Realmente en cuanto a pérdida de competitividad no, porque la mayoría de países ya la tienen de una u otra forma, pero lo que sí preocupa es que cuando se implantó por primera vez creo que no se explicó. La palabra ecotasa ya da miedo y si obligan a ponerla, yo buscaría otro nombre. Y aclararía a la gente para qué es exactamente. Porque si tú a un turista le cobras uno o dos euros para que revierta en la isla, nadie te va a decir que no. A mí me ha pasado en el Caribe, en Estados Unidos, en Cataluña, etc. Si se aclara eso yo creo que se puede hacer, pero en principio gravar las cosas, positivo no es.
Hay un sector minoritario de la sociedad ibicenca que aún cree que el turismo es el origen de todos los males de la isla, ¿cómo les convencería de lo contrario?
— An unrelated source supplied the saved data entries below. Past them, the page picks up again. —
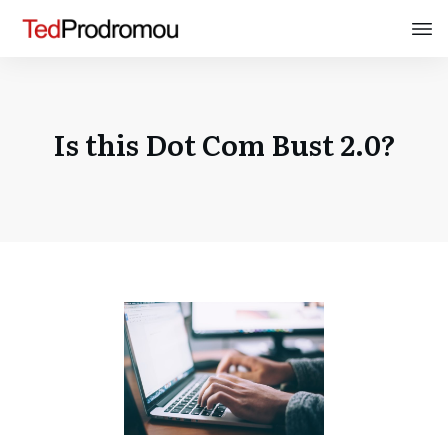
Is this Dot Com Bust 2.0?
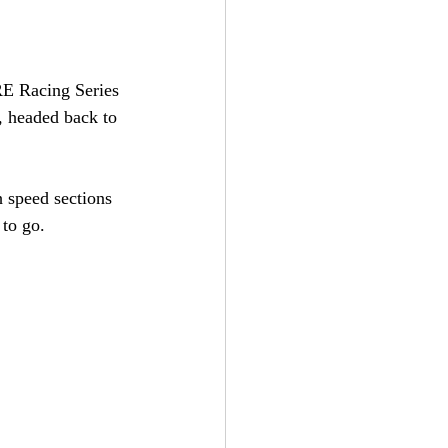
E Racing Series 
, headed back to 
h speed sections 
 to go.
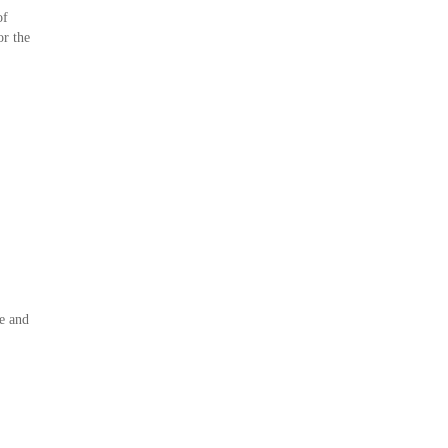
of
or the
.
e and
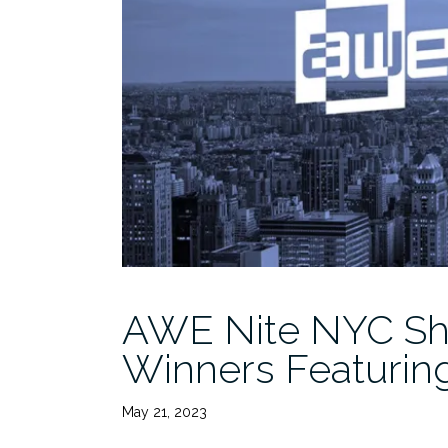
AWE Nite NYC Sh
Winners Featuring
May 21, 2023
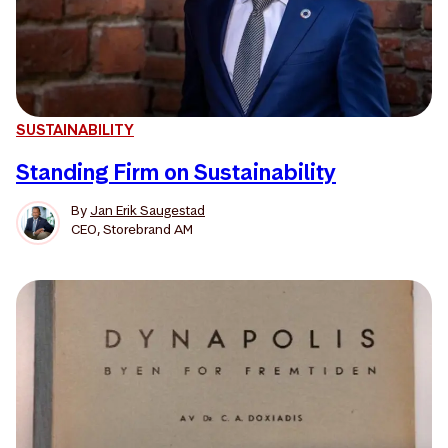
SUSTAINABILITY
Standing Firm on Sustainability
By
Jan Erik Saugestad
CEO, Storebrand AM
Yo he nacido aquí y conozco la isla. Mi padre vino a principios de los 60. La gente de Ibiza siempre ha sido muy abierta y amigable, recibiendo con los brazos abiertos a la gente que venía de fuera y vivimos de eso. No podemos pensar que podemos ir para atrás y mantener una calidad de vida si de pronto perdemos a los turistas. Les necesitamos y si no tenemos turistas, no tenemos otra cosa. Pero tampoco hay que permitir los excesos, que es lo que le ocurre a la gente, que se cansa porque hay mucha gente, mucho tráfico, mucho ruido, etc. Hagamos una regulación entre todos, empresarios y políticos, pero necesitamos a los turistas porque no tenemos otra industria. Todo pende del turismo de una u otra forma. Y necesitamos atraer y tratar al turista con simpatía y amabilidad, demostrándoles hospitalidad.